A distanza di 17 anni la Basilicata ha fatto registrare cambiamenti impressionanti. Oggi è un prezioso esempio di come il frutto del duro lavoro di imprenditori capaci, il grande entusiasmo della popolazione locale, possano portare interi comparti produttivi a raggiungere picchi di eccellenza. Il “sistema Basilicata” ha subito moltissimo ma al contempo ha retto egregiamente all’urto del Covid, che ha messo in ginocchio le economie mondiali e creato disagi notevoli a tutte le latitudini. Non possiamo ora accettare l’idea che si compia una scellerata azione, sconsiderata come quella di 17 anni fa, ma che sarebbe quindi oggi più “grave” di allora, perché volutamente reiterata, senza considerare che già in passato la Basilicata è ufficialmente uscita dal novero delle aree papabili per ospitare il Sito unico per lo stoccaggio delle scorie nucleari. Se i requisiti non c’erano nel 2003, non ci sono di sicuro nemmeno oggi, anzi soprattutto oggi, alla luce dei grandi risultati ottenuti a livello di sviluppo del territorio e dell’economia locale.

Il comparto agroalimentare, nel 2020, registra un valore del 4,9% sul Pil totale regionale, contro il 3,6% nazionale, ed una tenuta dell’occupazione anche in un momento delicato di crisi come quello che stiamo vivendo. Un sito di stoccaggio delle scorie nucleari in Basilicata decreterebbe la “morte” di questo sistema produttivo avviato anche grazie ai finanziamenti dello Stato, così come pure il settore del turismo, che normalmente produce un fatturato che si aggira intorno ai 100.000,00 euro, e che ha già subito una brusca contrazione nella stagione estiva 2020 a causa dell’emergenza sanitaria Covid.

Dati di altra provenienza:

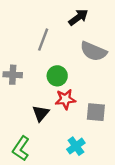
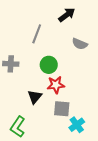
gray semicircle: (93, 51) -> (80, 44), size x0.7
gray square: (96, 112) -> (62, 109), moved
cyan cross: (76, 146) -> (77, 125), moved

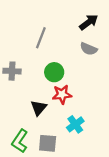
black arrow: (67, 15) -> (89, 22), moved
gray square: (62, 109) -> (48, 143), moved
cyan cross: (77, 125) -> (75, 124), moved

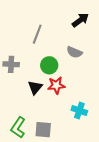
gray semicircle: (89, 49) -> (74, 52), moved
black triangle: (39, 108) -> (35, 87), moved
cyan cross: (75, 124) -> (79, 111), moved, turned -35

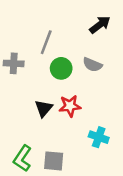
gray cross: (11, 64) -> (14, 63), moved
green circle: (49, 65) -> (61, 68), moved

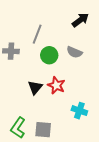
red star: (70, 106) -> (56, 85), turned 30

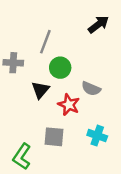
gray semicircle: (74, 52) -> (91, 89), moved
black triangle: (35, 87) -> (40, 90), moved
gray square: (43, 130) -> (54, 137), moved

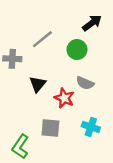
gray line: (45, 42) -> (42, 39), turned 30
green circle: (60, 68) -> (77, 50), moved

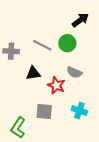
gray line: (42, 39) -> (42, 45), moved, turned 66
black triangle: (38, 84) -> (33, 73), turned 42

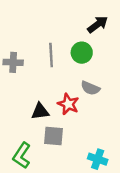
gray line: (42, 45) -> (51, 55), turned 60
black triangle: (33, 73) -> (40, 111), moved
cyan cross: (79, 111) -> (98, 159), moved

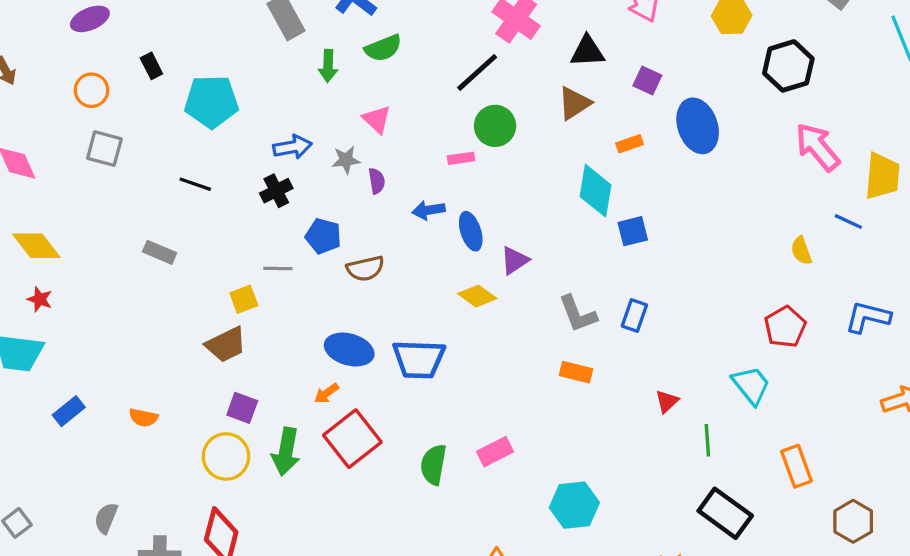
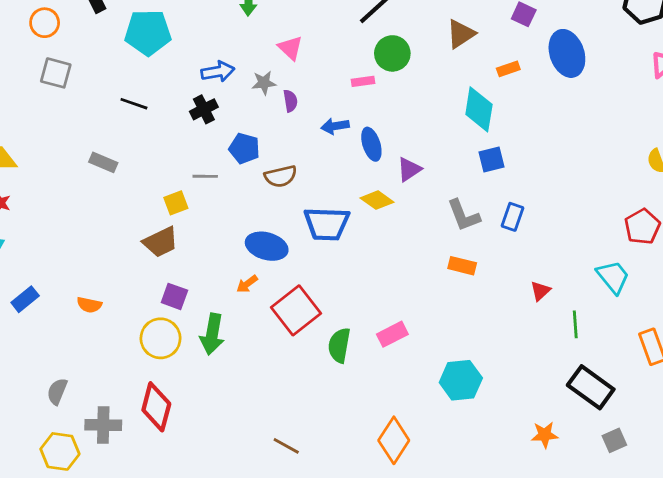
blue square: (633, 231) -> (492, 160), moved
blue trapezoid: (419, 359) -> (327, 224), moved
red square: (352, 439) -> (296, 310), moved

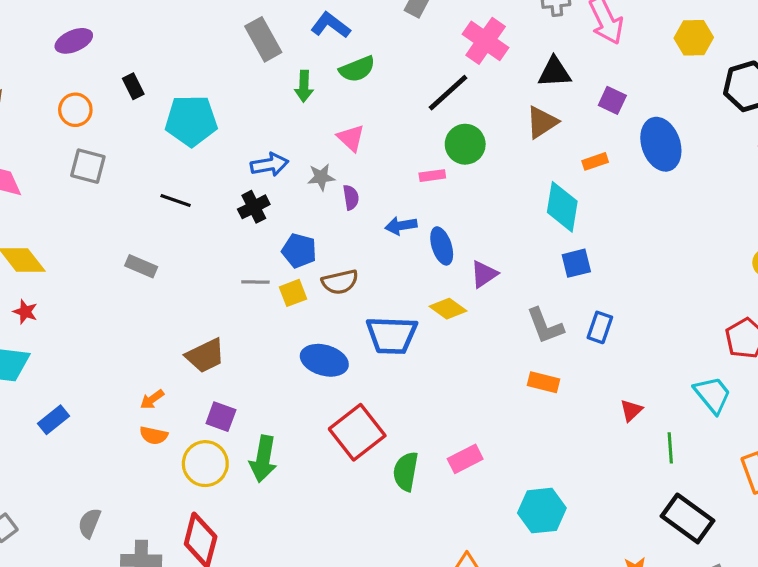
yellow square: (176, 203) -> (293, 293), moved
orange arrow: (247, 284) -> (152, 399), moved
orange semicircle: (89, 305) -> (154, 435), moved

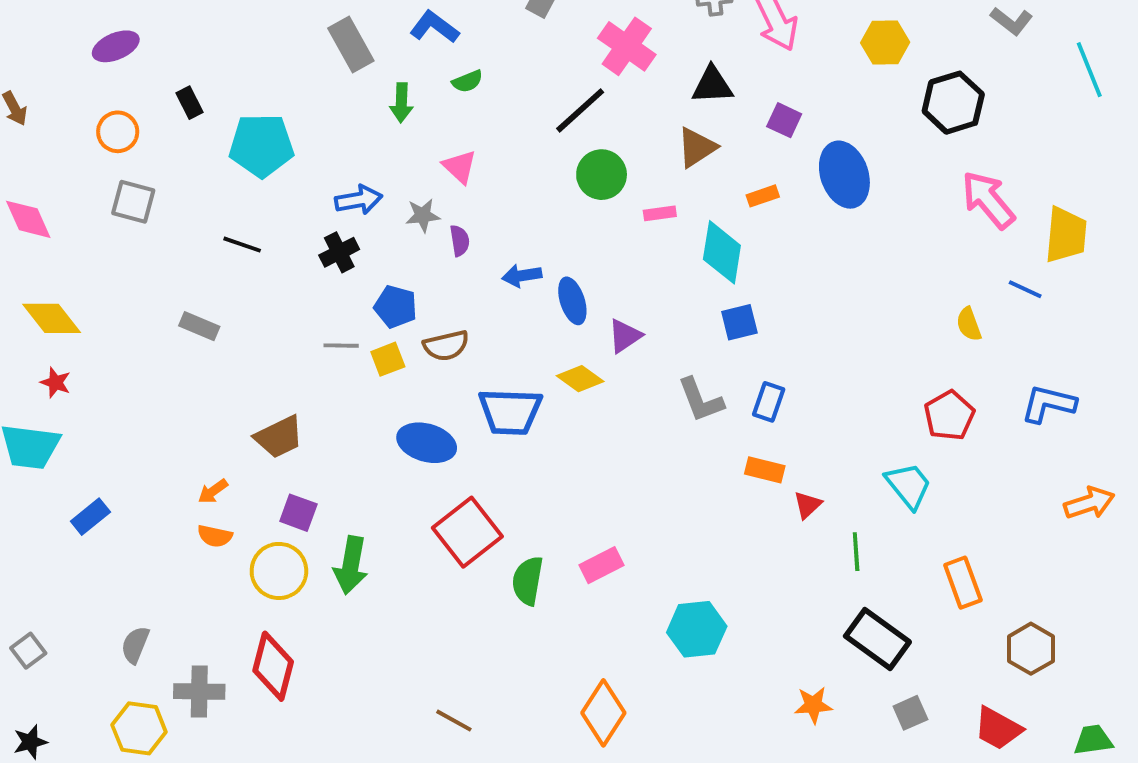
green semicircle: (357, 69) -> (467, 81), size x0.7
pink rectangle: (432, 176) -> (660, 213), moved
orange rectangle: (543, 382) -> (765, 470), moved

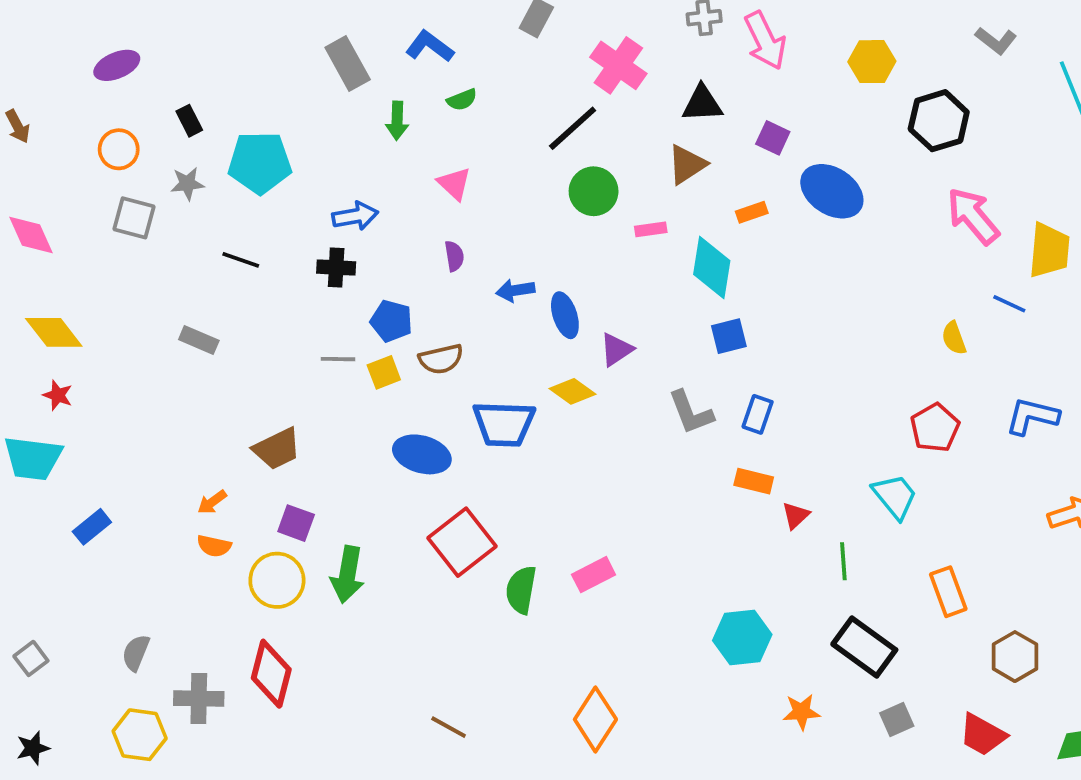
blue ellipse: (844, 175) -> (832, 191), turned -38
gray star: (423, 215) -> (187, 184), moved
black cross: (339, 252) -> (336, 268), turned 30
cyan hexagon: (697, 629) -> (742, 637), moved

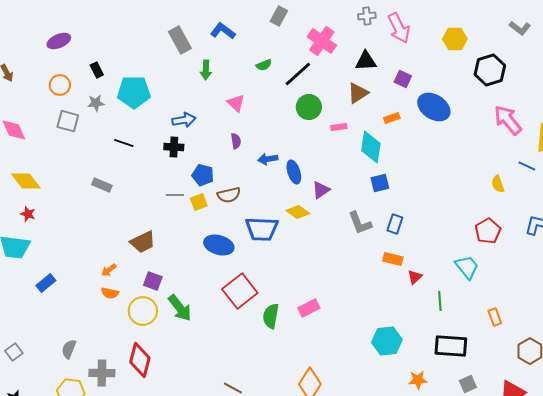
green semicircle: (462, 100) -> (264, 65), moved
green arrow: (348, 575) -> (180, 308), turned -48
orange rectangle: (948, 592) -> (495, 317), size x0.7
black rectangle: (864, 647) -> (451, 346), turned -32

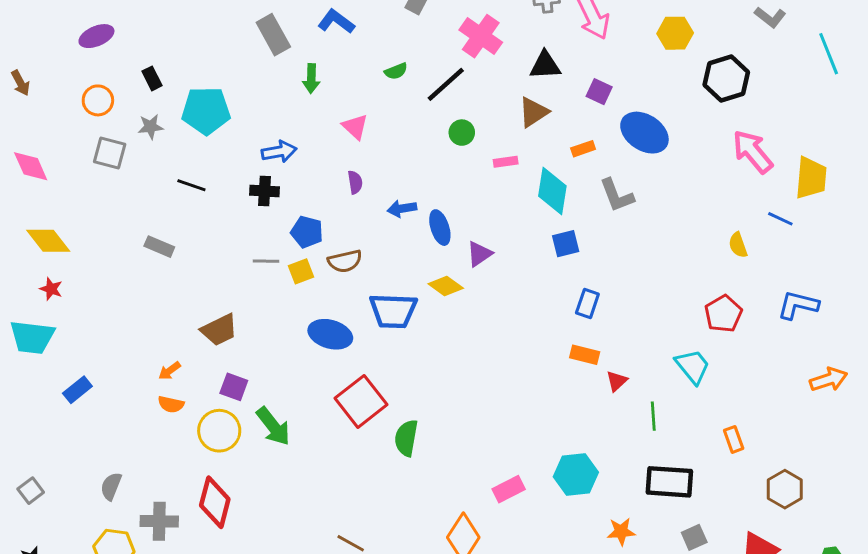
green circle: (309, 107) -> (462, 133), size x0.7
gray L-shape: (360, 223) -> (617, 195), moved
pink rectangle: (309, 308) -> (509, 489), moved

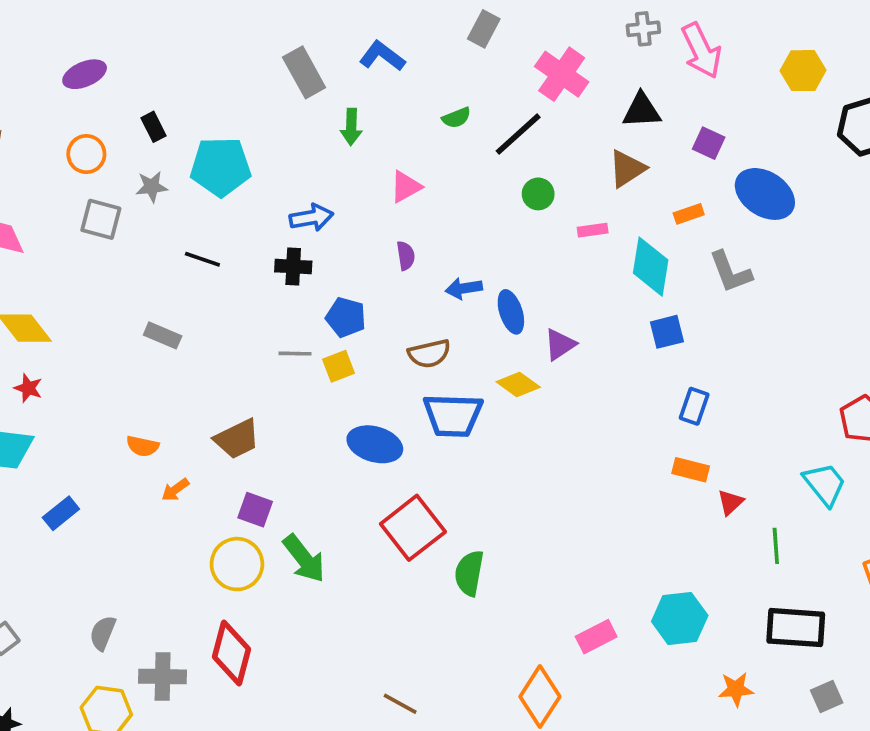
pink triangle: (355, 127) -> (406, 187), turned 48
brown semicircle: (345, 261) -> (429, 354), moved
orange semicircle: (171, 404) -> (143, 446), moved

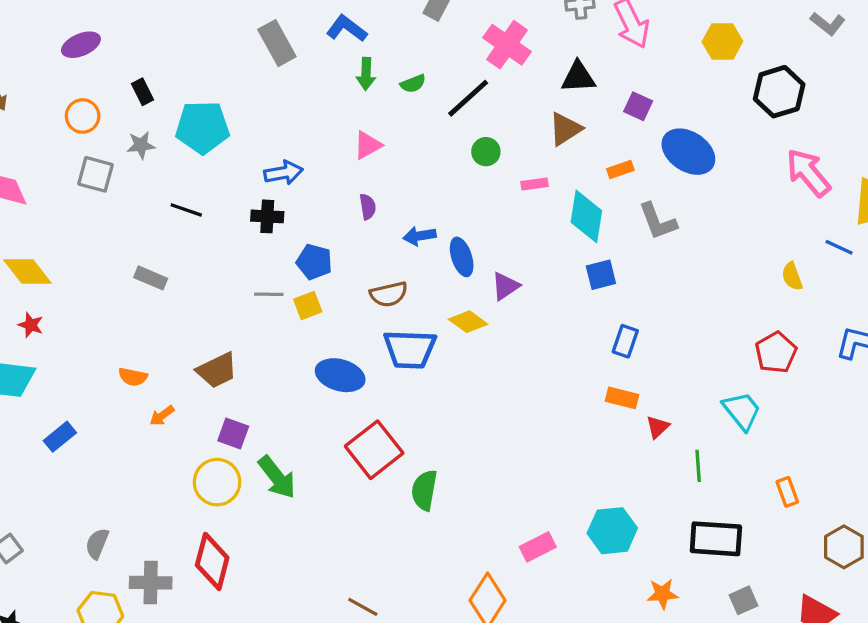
green arrow: (351, 127) -> (366, 74), moved

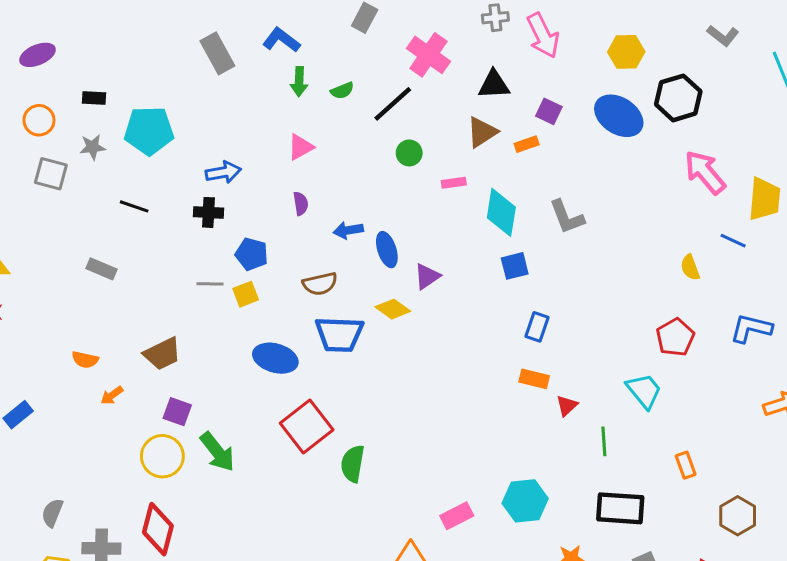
black rectangle: (142, 92) -> (94, 98), turned -60
blue ellipse: (688, 152) -> (619, 116), moved
orange rectangle: (620, 169) -> (527, 144), moved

Per non parlare dell’industria culturale, che ha visto un importante incremento percentuale grazie allo spin derivante dalla Capitale Europea della Cultura 2019, e che è pronto a ripartire con nuovi entusiasmi e spinte positive.

Una cosa invece è rimasta immutata negli anni, ed è lo spirito con cui i lucani hanno reagito alla notizia del Sito Unico delle Scorie Nucleari. Un fermo NO, da parte dei cittadini, delle Istituzioni, della società civile, che si è detta pronta a far rivivere la magia dei 100.000 di Scanzano. Noi saremo sempre al fianco di chi crede in una Basilicata nuova, migliore.